With SolarBees gone, cleaning efforts at Jordan Lake uncertain
It’s unlikely anyone has pulled something this big out of Jordan Lake and been so disappointed.
Work crews this week brought ashore the controversial 850-pound SolarBee devices North Carolina’s environmental agency deemed ineffective at cleaning the lake after two years afloat.
SolarBees are equipped with solar-powered pumps that churn the water in an attempt to reduce the effects of algae, which can cause pollution.
State lawmakers turned to them in 2014 as a potential alternative to enforcing the Jordan Lake Rules – construction and development restrictions on upstream communities that a Democratic-led legislature approved in 2009.
But in May, the state Department of Environmental Quality announced plans to abandon the experiment two years early after studies showed the SolarBees hadn’t improved water quality and sometimes floated away from their anchored positions.
On Thursday, work crews disassembled the devices to return them to Medora Corp., the manufacturer.
Now state authorities don’t have a comprehensive strategy for cleaning Jordan Lake, which provides drinking water to 300,000 Triangle residents and has been deemed impaired by the federal government.
The situation leaves both SolarBee supporters and detractors frustrated.
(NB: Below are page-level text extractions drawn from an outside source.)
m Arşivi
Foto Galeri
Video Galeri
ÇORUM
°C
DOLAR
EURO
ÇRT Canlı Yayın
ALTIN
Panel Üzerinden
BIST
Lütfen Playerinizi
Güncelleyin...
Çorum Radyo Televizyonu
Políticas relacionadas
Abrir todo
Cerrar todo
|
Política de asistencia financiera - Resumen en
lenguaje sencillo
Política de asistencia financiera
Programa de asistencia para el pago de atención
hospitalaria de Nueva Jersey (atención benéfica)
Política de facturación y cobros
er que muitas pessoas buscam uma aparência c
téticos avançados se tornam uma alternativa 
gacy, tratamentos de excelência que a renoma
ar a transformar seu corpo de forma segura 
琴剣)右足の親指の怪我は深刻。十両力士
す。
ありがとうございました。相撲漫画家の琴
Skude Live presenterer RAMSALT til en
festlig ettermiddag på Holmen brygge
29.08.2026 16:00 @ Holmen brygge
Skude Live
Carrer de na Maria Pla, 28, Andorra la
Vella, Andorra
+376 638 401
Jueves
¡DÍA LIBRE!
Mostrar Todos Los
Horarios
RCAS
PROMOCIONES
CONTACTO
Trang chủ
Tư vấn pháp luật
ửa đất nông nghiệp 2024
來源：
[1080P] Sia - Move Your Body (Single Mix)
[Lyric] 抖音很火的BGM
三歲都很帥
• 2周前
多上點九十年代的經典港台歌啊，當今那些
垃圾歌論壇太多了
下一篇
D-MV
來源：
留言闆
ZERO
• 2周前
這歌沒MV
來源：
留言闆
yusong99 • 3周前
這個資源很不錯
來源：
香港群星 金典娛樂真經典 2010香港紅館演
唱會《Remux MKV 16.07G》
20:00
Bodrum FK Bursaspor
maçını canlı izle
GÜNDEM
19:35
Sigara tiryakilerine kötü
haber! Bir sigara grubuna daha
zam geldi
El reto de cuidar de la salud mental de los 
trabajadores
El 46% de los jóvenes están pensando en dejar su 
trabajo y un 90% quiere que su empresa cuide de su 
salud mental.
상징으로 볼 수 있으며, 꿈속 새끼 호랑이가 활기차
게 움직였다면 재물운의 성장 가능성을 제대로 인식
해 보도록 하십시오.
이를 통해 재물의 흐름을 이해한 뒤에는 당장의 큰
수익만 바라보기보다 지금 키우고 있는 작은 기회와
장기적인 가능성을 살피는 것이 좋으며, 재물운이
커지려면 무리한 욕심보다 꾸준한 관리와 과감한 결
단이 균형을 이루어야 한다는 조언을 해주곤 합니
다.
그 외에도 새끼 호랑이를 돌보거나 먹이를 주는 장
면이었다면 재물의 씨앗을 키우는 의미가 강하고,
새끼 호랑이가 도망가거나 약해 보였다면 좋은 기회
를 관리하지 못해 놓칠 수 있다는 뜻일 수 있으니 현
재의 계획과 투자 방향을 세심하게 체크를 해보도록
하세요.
“We wasted so much time and money on something we knew wouldn’t work from the get-go,” said Dustin Chicurel-Bayard, spokesman for the N.C. Sierra Club, an environmental advocacy group. “(SolarBees) are a reminder of the constant delays that we’ve had and the waste that’s come from that.”
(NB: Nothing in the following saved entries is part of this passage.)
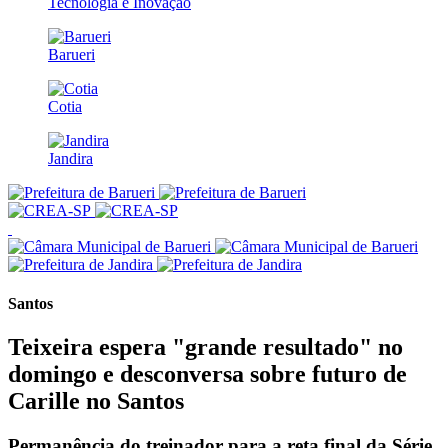
Tecnologia e Inovação
Barueri
Cotia
Jandira
Santos
Teixeira espera "grande resultado" no
domingo e desconversa sobre futuro de
Carille no Santos
Permanência do treinador para a reta final da Série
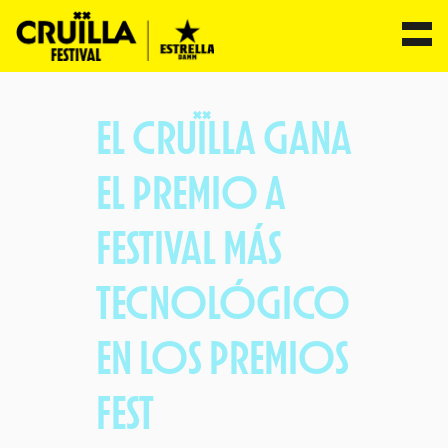
Saltar
al
EL CRUÏLLA GANA
contenido
EL PREMIO A
FESTIVAL MÁS
TECNOLÓGICO
EN LOS PREMIOS
FEST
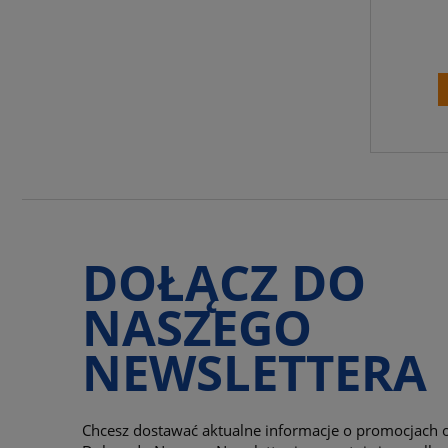
DOŁĄCZ DO
NASZEGO
NEWSLETTERA
Chcesz dostawać aktualne informacje o promocjach o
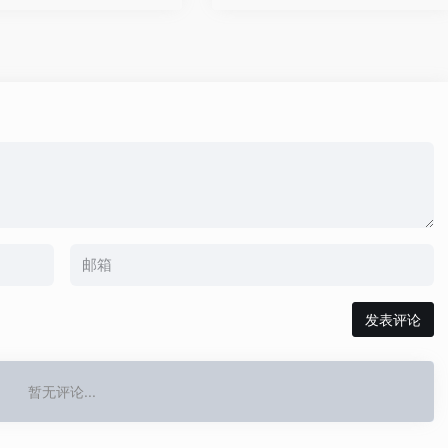
发表评论
暂无评论...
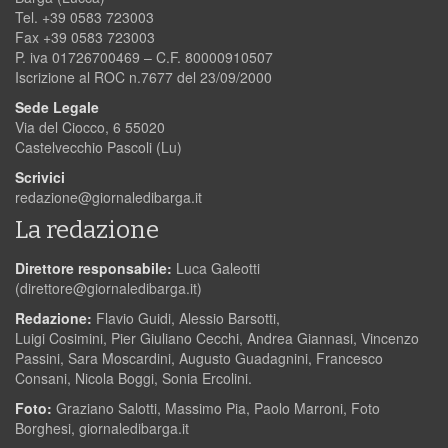
Tel. +39 0583 723003
Fax +39 0583 723003
P. iva 01726700469 – C.F. 80000910507
Iscrizione al ROC n.7677 del 23/09/2000
Sede Legale
Via del Ciocco, 6 55020
Castelvecchio Pascoli (Lu)
Scrivici
redazione@giornaledibarga.it
La redazione
Direttore responsabile:
Luca Galeotti
(
direttore@giornaledibarga.it
)
Redazione:
Flavio Guidi, Alessio Barsotti,
Luigi Cosimini, Pier Giuliano Cecchi, Andrea Giannasi, Vincenzo
Passini, Sara Moscardini, Augusto Guadagnini, Francesco
Consani, Nicola Boggi, Sonia Ercolini.
Foto:
Graziano Salotti, Massimo Pia, Paolo Marroni, Foto
Borghesi, giornaledibarga.it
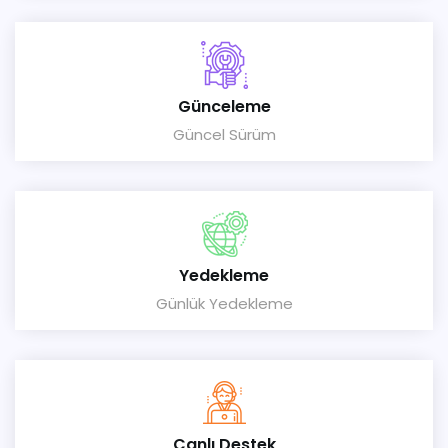
Günceleme
Güncel Sürüm
Yedekleme
Günlük Yedekleme
Canlı Destek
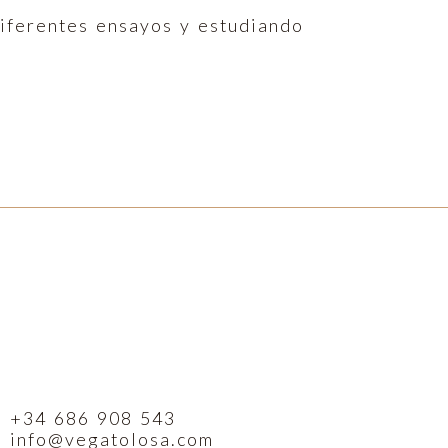
diferentes ensayos y estudiando
+34 686 908 543
info@vegatolosa.com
The state spent $1.7 million deploying 36 SolarBees in Jordan Lake. It will save more than $854,000 by voiding the lease before the October 2018 end date, said Stephanie Hawco, a state spokeswoman.
Medora reported lower levels of chlorophyll a in the lake than the state Department of Environmental Quality. Chlorophyll a is the green pigment in algae and plants that thrives off nutrient pollutants like nitrogen and phosphorus entering the lake.
The SolarBees would need three full years to significantly improve the water, said Ken Hudnell, vice president and director of science at Medora.
The devices aren’t a cure-all, he said, and the state should have implemented other nutrient treatments simultaneously.
“There should have been a combination of technologies deployed to do two things: suppress cyanobacteria and remove nutrients,” Hudnell said.
State lawmakers now plan to study potential remedies.
In passing their budget, they scrapped a plan to introduce algae-eating mussels into the lake and instead allocated $500,000 each year for the next five years to the Chief Sustainability Officer at UNC-Chapel Hill.
The office, along with DEQ, is tasked with monitoring Jordan and Falls lakes and continuing to study and analyze the best strategies for managing pollution-causing nutrients.
The final results of UNC’s study and its recommendations are due by Dec. 31, 2018, and the university’s first update is due by the end of this year. Brad Ives, UNC’s sustainability officer, said his group is still organizing a plan.
“We were caught a little flat-footed when the draft (bill) came out. We don’t have an answer yet as to how we’re going to do all that,” Ives said. “I imagine the (December) report will be fairly limited. I doubt we’ll have a lot of findings that will be reported by year end.”
The budget also gave $1.3 million to DEQ to try another strategy akin to SolarBees, but Hawco said Friday she’s uncertain whether the department has plans to do so. It has until the end of the year to sign a contract.
In the meantime, state legislators froze some development regulations around Jordan and Falls lakes.
Hudnell, the SolarBee contractor, said Jordan Lake is far from being dangerously impaired but echoed his product’s detractors in calling on state legislators to implement a comprehensive nutrient management plan.
“The problem’s not gonna go away any time soon,” he said.
State Rep. Chuck McGrady, a Henderson Republican who co-chairs the General Assembly’s Environmental Review Commission, said attitudes in the legislature would likely have to change for such reform.
“I don’t know the specific answer. The obligation of the state is clear under the Clean Water Act,” McGrady said. “We’ve got to come up with a solution for this but there’s an aversion among legislative leaders to enforce the Jordan Lake Rules.”